Is this leagal?

[Owen Zhang]

Somebody told me this morning that the following is leagal.

char *a = "It's a test";

The memory is automatically allocated. Is this correct?

 

[jacob navia]

Somebody told me this morning that the following is leagal.

char *a = "It's a test";

The memory is automatically allocated. Is this correct?

Yes. The pointer will point to the start of a
zero terminated character string.

The compiler generates and allocates storage for that string.

 

[Walter Roberson]

Somebody told me this morning that the following is leagal.

char *a = "It's a test";

The memory is automatically allocated. Is this correct?

It is correct that the storage for the literal will be allocated
by the compiler, without you needing you malloc() the string
or use something like

char X[12] = "It's a test";

But to clarify a way that your question could be read:
The memory that is allocated for the string literal in that code,
char *X = "It's a test";
will be "permanent" memory, in the sense that it will last for
the lifetime of the program, just as if you had used a "static"
object. The memory that will be used for the string literal
will *not* have "automatic storage" duration. So for example,

char *teststring(void) { char *X = "It's a test"; return X; }

This is allowed, and you can access the returned string after
the function returned. This constrasts with

char *teststring(void) { char X[12] = "It's a test"; return X; /* WRONG */ }

because the X in that routine would have automatic storage duration
and would become inaccessible once the routine returned.

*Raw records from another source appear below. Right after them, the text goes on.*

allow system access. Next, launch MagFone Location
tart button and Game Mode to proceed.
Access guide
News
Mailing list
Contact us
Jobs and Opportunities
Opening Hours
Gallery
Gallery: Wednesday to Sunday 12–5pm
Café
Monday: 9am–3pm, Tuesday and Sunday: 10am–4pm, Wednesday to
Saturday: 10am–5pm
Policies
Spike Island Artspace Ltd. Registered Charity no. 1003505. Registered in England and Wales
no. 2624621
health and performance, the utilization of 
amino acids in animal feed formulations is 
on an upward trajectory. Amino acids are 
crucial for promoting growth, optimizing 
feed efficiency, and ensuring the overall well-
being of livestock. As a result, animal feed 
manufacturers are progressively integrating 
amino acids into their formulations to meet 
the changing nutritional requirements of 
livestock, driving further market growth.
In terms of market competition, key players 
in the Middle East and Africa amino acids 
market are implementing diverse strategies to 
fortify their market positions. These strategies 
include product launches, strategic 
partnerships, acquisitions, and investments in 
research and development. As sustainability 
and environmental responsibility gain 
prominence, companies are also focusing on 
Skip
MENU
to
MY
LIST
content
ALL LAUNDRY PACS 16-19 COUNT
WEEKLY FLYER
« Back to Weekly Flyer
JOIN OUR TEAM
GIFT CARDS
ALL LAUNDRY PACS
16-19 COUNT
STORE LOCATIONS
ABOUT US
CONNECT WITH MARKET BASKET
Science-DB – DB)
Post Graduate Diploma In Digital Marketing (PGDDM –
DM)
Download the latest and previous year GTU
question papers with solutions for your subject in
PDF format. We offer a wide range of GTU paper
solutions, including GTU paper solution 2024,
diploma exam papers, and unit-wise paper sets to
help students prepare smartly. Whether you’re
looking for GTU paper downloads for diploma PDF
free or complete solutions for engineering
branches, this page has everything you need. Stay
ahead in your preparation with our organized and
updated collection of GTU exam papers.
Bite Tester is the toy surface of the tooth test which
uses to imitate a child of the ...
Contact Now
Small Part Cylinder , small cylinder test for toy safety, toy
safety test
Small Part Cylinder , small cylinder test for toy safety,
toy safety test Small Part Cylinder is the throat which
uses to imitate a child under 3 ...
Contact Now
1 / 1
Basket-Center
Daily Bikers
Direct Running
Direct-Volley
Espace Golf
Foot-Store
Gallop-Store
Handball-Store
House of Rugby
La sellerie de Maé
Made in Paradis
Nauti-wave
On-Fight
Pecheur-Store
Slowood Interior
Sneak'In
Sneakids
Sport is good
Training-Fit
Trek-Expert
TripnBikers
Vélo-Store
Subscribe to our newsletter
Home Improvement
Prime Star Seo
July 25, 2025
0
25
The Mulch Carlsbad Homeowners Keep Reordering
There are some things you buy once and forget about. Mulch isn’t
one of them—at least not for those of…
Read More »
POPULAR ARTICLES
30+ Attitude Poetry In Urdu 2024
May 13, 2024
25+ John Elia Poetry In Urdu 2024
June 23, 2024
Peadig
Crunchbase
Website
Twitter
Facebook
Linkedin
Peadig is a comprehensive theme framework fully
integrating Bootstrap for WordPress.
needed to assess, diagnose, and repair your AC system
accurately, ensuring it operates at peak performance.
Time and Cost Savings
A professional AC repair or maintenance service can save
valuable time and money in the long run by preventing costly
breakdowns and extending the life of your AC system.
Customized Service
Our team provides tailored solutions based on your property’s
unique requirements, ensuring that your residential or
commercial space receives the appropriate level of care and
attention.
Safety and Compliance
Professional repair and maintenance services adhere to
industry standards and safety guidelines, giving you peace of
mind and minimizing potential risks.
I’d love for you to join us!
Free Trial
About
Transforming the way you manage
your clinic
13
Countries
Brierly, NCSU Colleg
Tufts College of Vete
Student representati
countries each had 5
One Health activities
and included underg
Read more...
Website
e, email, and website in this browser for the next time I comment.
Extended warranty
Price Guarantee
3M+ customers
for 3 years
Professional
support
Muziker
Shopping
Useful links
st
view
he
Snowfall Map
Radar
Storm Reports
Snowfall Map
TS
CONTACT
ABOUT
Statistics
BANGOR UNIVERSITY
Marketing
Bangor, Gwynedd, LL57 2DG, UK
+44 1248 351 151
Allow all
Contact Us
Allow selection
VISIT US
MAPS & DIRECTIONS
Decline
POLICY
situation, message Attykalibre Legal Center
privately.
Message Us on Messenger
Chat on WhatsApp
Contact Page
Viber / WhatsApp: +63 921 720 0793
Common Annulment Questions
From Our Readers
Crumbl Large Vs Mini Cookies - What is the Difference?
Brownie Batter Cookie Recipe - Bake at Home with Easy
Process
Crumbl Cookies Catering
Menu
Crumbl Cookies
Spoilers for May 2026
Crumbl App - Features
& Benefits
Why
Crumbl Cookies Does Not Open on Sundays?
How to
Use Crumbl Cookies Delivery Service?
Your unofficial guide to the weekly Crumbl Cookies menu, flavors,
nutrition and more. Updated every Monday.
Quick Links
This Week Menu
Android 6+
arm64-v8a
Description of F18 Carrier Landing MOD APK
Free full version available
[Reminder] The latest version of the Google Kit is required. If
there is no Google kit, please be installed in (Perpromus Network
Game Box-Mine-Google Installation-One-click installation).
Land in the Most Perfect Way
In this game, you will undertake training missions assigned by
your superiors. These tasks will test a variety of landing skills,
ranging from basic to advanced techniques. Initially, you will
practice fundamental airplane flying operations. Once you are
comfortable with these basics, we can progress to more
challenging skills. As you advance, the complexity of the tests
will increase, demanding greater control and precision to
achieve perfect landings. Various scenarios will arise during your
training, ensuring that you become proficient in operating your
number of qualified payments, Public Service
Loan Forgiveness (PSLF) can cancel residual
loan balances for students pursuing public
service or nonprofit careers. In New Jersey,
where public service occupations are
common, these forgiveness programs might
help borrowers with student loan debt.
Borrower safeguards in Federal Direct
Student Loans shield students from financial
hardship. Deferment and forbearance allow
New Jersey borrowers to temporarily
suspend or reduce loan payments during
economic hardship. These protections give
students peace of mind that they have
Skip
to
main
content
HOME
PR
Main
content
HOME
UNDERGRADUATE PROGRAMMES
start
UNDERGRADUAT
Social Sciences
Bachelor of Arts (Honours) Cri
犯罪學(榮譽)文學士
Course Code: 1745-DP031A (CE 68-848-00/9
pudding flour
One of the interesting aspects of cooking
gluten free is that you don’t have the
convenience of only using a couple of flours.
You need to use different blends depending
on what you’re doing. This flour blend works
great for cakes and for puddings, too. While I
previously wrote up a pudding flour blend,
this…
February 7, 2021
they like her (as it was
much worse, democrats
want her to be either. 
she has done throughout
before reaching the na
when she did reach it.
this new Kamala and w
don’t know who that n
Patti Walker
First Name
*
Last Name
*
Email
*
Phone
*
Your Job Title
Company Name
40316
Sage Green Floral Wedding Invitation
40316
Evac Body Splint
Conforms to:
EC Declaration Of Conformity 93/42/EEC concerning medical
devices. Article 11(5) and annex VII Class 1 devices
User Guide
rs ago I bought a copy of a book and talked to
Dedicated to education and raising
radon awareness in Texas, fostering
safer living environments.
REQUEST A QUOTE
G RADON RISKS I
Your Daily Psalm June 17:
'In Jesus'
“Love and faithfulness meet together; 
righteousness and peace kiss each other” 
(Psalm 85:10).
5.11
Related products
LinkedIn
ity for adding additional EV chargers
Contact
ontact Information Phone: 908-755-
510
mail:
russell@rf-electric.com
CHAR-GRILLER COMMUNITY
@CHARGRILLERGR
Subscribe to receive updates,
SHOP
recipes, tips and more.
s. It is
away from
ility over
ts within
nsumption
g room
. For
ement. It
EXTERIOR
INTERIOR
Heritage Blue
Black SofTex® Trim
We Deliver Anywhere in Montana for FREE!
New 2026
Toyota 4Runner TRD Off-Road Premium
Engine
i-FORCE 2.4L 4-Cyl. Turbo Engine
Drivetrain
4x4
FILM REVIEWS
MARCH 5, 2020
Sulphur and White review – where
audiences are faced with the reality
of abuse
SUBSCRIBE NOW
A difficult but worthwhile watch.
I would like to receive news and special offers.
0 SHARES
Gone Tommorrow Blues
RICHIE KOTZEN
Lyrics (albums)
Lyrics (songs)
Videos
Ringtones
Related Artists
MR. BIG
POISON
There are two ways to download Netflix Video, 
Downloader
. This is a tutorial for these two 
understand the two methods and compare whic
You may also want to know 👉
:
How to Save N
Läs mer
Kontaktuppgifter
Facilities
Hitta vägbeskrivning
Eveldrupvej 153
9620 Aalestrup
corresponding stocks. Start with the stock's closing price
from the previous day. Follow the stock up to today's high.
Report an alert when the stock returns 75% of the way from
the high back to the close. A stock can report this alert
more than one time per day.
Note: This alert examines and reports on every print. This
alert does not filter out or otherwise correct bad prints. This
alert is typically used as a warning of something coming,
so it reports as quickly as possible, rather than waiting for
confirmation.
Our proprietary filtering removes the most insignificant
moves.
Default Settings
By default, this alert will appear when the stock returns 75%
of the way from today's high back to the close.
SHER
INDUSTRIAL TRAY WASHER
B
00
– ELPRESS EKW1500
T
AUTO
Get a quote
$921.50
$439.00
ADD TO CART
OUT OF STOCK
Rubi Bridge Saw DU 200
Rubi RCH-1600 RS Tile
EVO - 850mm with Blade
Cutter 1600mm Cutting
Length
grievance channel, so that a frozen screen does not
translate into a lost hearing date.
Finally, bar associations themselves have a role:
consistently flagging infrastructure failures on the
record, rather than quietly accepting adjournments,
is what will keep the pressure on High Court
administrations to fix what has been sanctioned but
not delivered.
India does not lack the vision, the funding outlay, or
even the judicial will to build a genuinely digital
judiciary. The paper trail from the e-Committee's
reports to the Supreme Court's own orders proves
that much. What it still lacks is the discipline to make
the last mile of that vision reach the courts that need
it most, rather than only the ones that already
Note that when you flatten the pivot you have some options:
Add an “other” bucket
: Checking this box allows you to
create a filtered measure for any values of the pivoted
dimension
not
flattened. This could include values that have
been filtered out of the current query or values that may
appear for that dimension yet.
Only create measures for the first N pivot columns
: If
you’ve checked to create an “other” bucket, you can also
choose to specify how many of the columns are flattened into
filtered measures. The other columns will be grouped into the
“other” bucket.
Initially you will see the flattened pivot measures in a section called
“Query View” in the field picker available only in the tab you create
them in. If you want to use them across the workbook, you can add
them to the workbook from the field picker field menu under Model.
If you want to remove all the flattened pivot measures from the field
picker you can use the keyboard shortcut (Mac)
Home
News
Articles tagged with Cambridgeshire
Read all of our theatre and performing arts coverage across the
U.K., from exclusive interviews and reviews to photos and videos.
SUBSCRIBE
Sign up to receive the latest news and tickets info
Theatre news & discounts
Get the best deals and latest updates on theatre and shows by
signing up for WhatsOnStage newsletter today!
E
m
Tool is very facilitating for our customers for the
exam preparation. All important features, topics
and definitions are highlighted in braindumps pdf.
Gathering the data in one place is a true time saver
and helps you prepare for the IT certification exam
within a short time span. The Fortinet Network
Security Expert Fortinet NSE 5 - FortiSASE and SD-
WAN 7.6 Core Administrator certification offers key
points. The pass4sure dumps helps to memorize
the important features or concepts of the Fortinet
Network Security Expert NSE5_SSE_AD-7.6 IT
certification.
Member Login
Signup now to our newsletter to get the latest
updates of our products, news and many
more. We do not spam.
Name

Another important thing to watch out for is that when you do
use the string literal form,

char *X = "It's a test";

then the string pointed to is not necessarily writable; if you
were to command, for example, X[7] = 'T'; then the C standard
says the result is up to the implementation: the implementation
is allowed to store string literals in read-only memory.

Furthermore, if you had

char *teststring2(void) { char *Y = "a test"; return Y; }

then the implementation would be allowed to return Y as pointing
into the same memory as being used to hold "It's a test" .

So... *only* use that kind of assignment when you want "read-only"
access; if you need to write to the string, then use either

char X[12] = "It's a test"; OR
char X[] = "It's a test";
The second of these does the same as the first excepts saves you
from having to count the number of characters. (Remember to
include the hidden trailing 0 that every string has.)

 

[Keith Thompson]

Somebody told me this morning that the following is leagal.

char *a = "It's a test";

The memory is automatically allocated. Is this correct?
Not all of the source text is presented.